ABRUPTO

7.11.09


COISAS DA SÁBADO: COMPARAR O QUE NÃO PODE SER COMPARADO

Uma das pragas do nosso comentário político é a comparação indevida e o seu corolário, a falta da comparação devida. Na verdade, na política em democracia raras vezes as condições são comparáveis, de eleição para eleição, de comportamento para comportamento, de momento para momento. A política em democracia depende muito das circunstâncias e tem um componente experimental, de “experimentação”, soluções que podem e devem ser abandonadas caso se verifique que não resulta delas o Bem Comum.

Há evidentemente casos em que a comparação é mais que devida, em particular quando atinge questões de natureza ideológica, mas já mesmo em questões de natureza política, em particular da política quotidiana, deve imperar aquilo que Popper chamava “piecemeal reformism”, um reformismo fragmentário. Um certo tipo de comentário, muito comum nos blogues, considera que isto é oportunismo. Não, não é. Oportunismo é outra coisa.

Manuela Ferreira Leite, que é hoje politicamente muito incorrecto nomear quanto mais citar, várias vezes insistiu nos trabalhos internos de preparação do programa do PSD, e nalguns dos seus debates, que era da essência da política em democracia mudar as soluções quando mudavam as circunstâncias. Deu esse exemplo com o Pagamento Especial por Conta, medida que propôs e medida que pretendia extinguir em dois momentos diferentes. O PS gritava pela “incoerência”, mas gritava mal. Os tempos são diferentes.

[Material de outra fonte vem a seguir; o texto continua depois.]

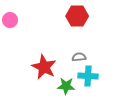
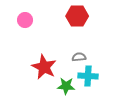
pink circle: moved 15 px right
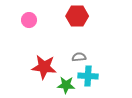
pink circle: moved 4 px right
red star: rotated 20 degrees counterclockwise
green star: moved 1 px up
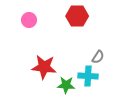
gray semicircle: moved 19 px right; rotated 128 degrees clockwise
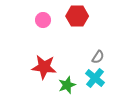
pink circle: moved 14 px right
cyan cross: moved 7 px right, 2 px down; rotated 36 degrees clockwise
green star: moved 1 px right; rotated 24 degrees counterclockwise
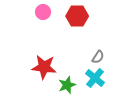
pink circle: moved 8 px up
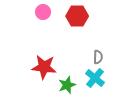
gray semicircle: rotated 32 degrees counterclockwise
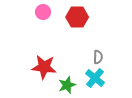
red hexagon: moved 1 px down
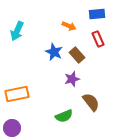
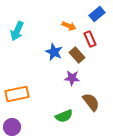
blue rectangle: rotated 35 degrees counterclockwise
red rectangle: moved 8 px left
purple star: moved 1 px up; rotated 21 degrees clockwise
purple circle: moved 1 px up
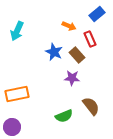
brown semicircle: moved 4 px down
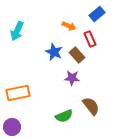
orange rectangle: moved 1 px right, 1 px up
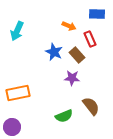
blue rectangle: rotated 42 degrees clockwise
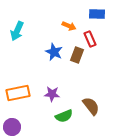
brown rectangle: rotated 63 degrees clockwise
purple star: moved 20 px left, 16 px down
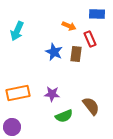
brown rectangle: moved 1 px left, 1 px up; rotated 14 degrees counterclockwise
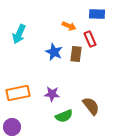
cyan arrow: moved 2 px right, 3 px down
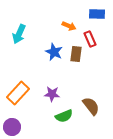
orange rectangle: rotated 35 degrees counterclockwise
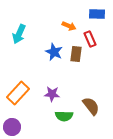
green semicircle: rotated 24 degrees clockwise
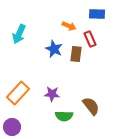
blue star: moved 3 px up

Claro que as grandes opções da vida política tem componentes ideológicas, mas a lógica dos grandes sistemas ideológicos, fruto das revoluções combinadas, francesa e industrial, e em que tinha um lugar central, o Estado, a “ideologia” no sentido de corpo sistémico de doutrina, também se fragmentou. Há quem seja nostálgico desse mundo ordenado e linear, muito a preto e branco, esquerda e direita, liberalismo ou socialismo, conservador ou revolucionário. Isso hoje não há, só para os totalitarismos ou para os radicalismos. O que há é um mundo muito mais complexo, onde não existe nenhum Palácio de Inverno nem para tomar, nem para defender.

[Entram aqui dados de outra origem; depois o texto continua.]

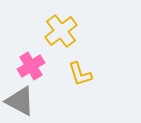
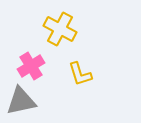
yellow cross: moved 1 px left, 2 px up; rotated 24 degrees counterclockwise
gray triangle: moved 1 px right; rotated 40 degrees counterclockwise
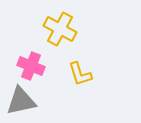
pink cross: rotated 36 degrees counterclockwise
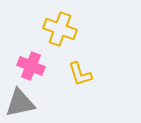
yellow cross: rotated 8 degrees counterclockwise
gray triangle: moved 1 px left, 2 px down
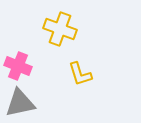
pink cross: moved 13 px left
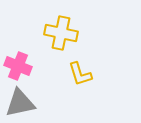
yellow cross: moved 1 px right, 4 px down; rotated 8 degrees counterclockwise
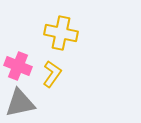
yellow L-shape: moved 28 px left; rotated 128 degrees counterclockwise
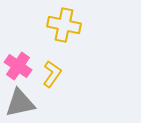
yellow cross: moved 3 px right, 8 px up
pink cross: rotated 12 degrees clockwise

A memória é importante, mas não é para nos repetirmos, é para vermos as diferenças. E as semelhanças. Faz bem pensar nas instituições, faz bem pensar nos interesses permanentes do país, mas convêm em política ficar por aí, como sólido pano de fundo. O resto é “fuzzy“, o resto é “messy”. Nesse mundo, ganharíamos alguma coisa se falássemos do Programa de Governo, deste que existe, do Primeiro-ministro, este que existe, Sócrates ele-mesmo, deste PS, deste PSD, deste CDS, deste BE, deste PCP, que existem, como existem e não como desejaríamos que existissem, deste Orçamento que aí vem, deste Presidente da República, deste Portugal que existe em 2009, que não é o mesmo de 1985, de 1987, de 2002 e de 2005.